Thx Chillam,
Thx Gassed,
looked further into the GSA, saw the 3 yr Review (still surprised its tied to TAPIS index only but hey thats what it is). Conditions precedent should not be a big deal for Shantou, given the backing of Guangong province power generator China Guodian. Guangdong province is China's most populus, largest in terms of GDP at over US$800 Billion and about 12% of China's economic output. And the province is hungry hungry hungry for electricity.
Like you, I really think the GSA is an asset (that may not be priced in), especially since its not necessarily tied to ATP855P and sourcing gas from it as well as not tied to a port. If ICN is short on gas it might be able to pick up some from east coast states.
Do you guys follow FLNG/FSRU technology.
http://www.golar.com/index.php?name=Our_Business%2FFloating_Storage_.html
Also the pricing is FOB - so I guess our challenge is also where can we pipe it too and who has capacity. Our transport cost ends at the ship and Shantou's begin once its passed the ships rail so to speak.
Clearly though the biggest challenge will be proving up the 2TCF of 2P Reserves.

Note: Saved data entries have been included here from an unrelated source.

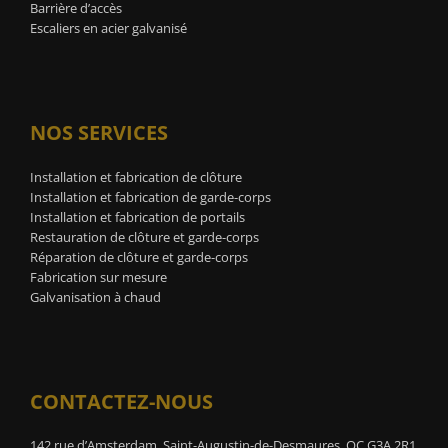
Barrière d’accès
Escaliers en acier galvanisé
NOS SERVICES
Installation et fabrication de clôture
Installation et fabrication de garde-corps
Installation et fabrication de portails
Restauration de clôture et garde-corps
Réparation de clôture et garde-corps
Fabrication sur mesure
Galvanisation à chaud
CONTACTEZ-NOUS
142 rue d’Amsterdam, Saint-Augustin-de-Desmaures, QC G3A 2R1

IMO that's going to take at least 3 if not 4 wells which would need to be completed this year to meet the condition precedent of Jun 2014.
I can't find a BPT preso that published a drill plan for ATP855P - got a link?
First sale under GSA is June 2016. That's a while away and of course ICN could sell production now - pipeline is close by but pricing obviously much cheaper.
Does appear to be an enticing time for ICN.